30.09.2020
Eine Sitzbank, die Hoffnung bietet
Die Behandlungssituation für psychisch kranke Menschen in Simbabwe ist desaströs. Es gibt 15 Psychiater und 16 Psychologen für eine Bevölkerung von 14 Millionen Menschen. Mit den "Freundschaftsbänken" bringt SolidarMed eine in Simbabwe entwickelte Gesprächstherapie in sehr ländliche Gegenden im Südosten des Landes.
"Kufungisisa"
Jede/r Sechste ist in Simbabwe mit HIV infiziert, fast jede/r vierte Patient/in leidet an "Kufungisisa". Es ist das Shona-Wort für Depression und bedeutet: "Wenn du zu viel denkst". Man kann es umschreiben mit Sorgen, die nachts in den Schlaf kriechen und Angst, die alle Kraft raubt. Psychische Krankheiten werden tabuisiert. Dabei ist Suizid eine häufige Todesursache in einem Land, in dem politische Konflikte und Armut psychische Erkrankungen zusätzlich fördern.

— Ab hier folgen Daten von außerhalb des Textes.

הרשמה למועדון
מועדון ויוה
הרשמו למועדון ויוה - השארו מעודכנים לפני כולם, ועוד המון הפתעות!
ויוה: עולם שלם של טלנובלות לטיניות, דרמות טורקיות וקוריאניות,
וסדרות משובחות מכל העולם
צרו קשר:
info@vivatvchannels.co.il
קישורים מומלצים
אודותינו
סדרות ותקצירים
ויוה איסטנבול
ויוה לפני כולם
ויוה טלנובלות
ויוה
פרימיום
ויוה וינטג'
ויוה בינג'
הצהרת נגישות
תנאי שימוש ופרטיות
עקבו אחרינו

Grossmütter als vertrauenswürdige Verhaltenstherapeuten
Der simbabwische Psychiater Dixon Chibanda entwickelte das Projekt "Friendship Bench", um dem akuten Mangel an Behandlungsmöglichkeiten für Menschen mit psychischen Problemen in Simbabwe zu begegnen und auch Menschen in Dorfgemeinschaften zu erreichen. Schnell kamen ihm die Grossmütter in den Sinn. Sie sind Rückgrat, Herz und Verstand vieler simbabwischer Familien. "Sie sind empathisch, die besten Zuhörerinnen, Geschichtenerzählerinnen und Trösterinnen. Sie leben in den Dörfern, wo sie gebraucht werden, und sie haben Zeit", sagt Chibanda.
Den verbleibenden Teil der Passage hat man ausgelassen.